Demikian juga berdasarkan hadits Aisyah radhiyallahu ‘anha, ia berkata,

«كَانَ رَسُولُ اللهِ صَلَّى اللهُ عَلَيْهِ وَسَلَّمَ إِذَا كَانَ جُنُبًا، فَأَرَادَ أَنْ يَأْكُلَ أَوْ يَنَامَ، تَوَضَّأَ وُضُوءَهُ لِلصَّلَاةِ»

“Rasulullah shallallahu ‘alaihi wa sallam apabila junub dan hendak makan atau tidur, maka Beliau berwudhu seperti wudhu untuk shalat.” (HR. Muslim)

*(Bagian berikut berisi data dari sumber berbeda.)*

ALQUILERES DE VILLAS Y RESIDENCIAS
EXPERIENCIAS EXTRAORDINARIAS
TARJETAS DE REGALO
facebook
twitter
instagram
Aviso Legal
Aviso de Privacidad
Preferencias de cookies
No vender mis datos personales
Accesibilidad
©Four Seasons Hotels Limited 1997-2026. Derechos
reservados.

4. Berwudhu sebelum mandi.

Hal ini berdasarkan hadits Aisyah radhiyallahu ‘anha, ia berkata,

«كَانَ رَسُولُ اللهِ صَلَّى اللهُ عَلَيْهِ وَسَلَّمَ إِذَا اغْتَسَلَ مِنَ الْجَنَابَةِ يَبْدَأُ فَيَغْسِلُ يَدَيْهِ. ثُمَّ يُفْرِغُ بِيَمِينِهِ عَلَى شِمَالِهِ فَيَغْسِلُ فَرْجَهُ. ثُمَّ يَتَوَضَّأُ وُضُوءَهُ لِلصَّلَاةِ...

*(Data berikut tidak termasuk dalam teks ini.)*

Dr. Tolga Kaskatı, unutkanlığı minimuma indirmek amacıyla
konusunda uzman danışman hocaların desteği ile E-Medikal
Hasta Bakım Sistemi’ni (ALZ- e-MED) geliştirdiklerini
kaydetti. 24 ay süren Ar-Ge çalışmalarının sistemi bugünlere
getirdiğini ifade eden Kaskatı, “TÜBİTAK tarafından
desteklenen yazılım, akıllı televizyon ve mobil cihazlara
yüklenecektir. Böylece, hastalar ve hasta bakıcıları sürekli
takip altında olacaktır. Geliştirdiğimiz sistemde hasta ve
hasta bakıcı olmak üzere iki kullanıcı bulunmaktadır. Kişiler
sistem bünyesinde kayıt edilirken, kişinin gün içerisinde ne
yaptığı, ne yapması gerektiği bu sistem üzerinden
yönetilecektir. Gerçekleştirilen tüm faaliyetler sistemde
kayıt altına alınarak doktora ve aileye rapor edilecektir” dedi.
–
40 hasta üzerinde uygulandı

“Rasulullah shallallahu ‘alaihi wa sallam apabila mandi karena junub, maka Beliau memulai membasuh kedua tangannya, lalu menuangkan (air) dengan tangan kanannya ke tangan kirinya, kemudian membasuh farjinya, lalu berwudhu seperti wudhu untuk shalat...dst.” (HR. Muslim)

5. Ketika hendak tidur.

Hal ini berdasarkan hadits Al Barra’ bin Azib radhiyallahu ‘anhu ia berkata, “Nabi shallallahu ‘alaihi wa sallam bersabda,

إِذَا أَتَيْتَ مَضْجَعَكَ، فَتَوَضَّأْ وُضُوءَكَ لِلصَّلاَةِ، ثُمَّ اضْطَجِعْ عَلَى شِقِّكَ الأَيْمَنِ...

“Apabila engkau mendatangi tempat tidurmu, maka berwudhulah seperti wudhu untuk shalat, lalu berbaringlah di atas rusukmu yang kanan...dst.” (HR. Bukhari)

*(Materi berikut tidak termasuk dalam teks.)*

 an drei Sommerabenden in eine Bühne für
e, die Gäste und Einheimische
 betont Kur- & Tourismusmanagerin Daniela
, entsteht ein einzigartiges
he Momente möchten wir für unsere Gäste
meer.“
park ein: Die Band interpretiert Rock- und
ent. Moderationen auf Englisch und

Wallahu a’lam wa shallallahu ‘alaa Nabiyyina Muhammad wa ‘ala aalihi wa shahbihi wa sallam.

Marwan bin Musa

Maraji’: Al Fiqhul Muyassar (Beberapa ulama, KSA), Al Wajiz (Dr. Abdul ‘Azhim bin Badawi), Maktabah Syamilah versi 3.45, dll.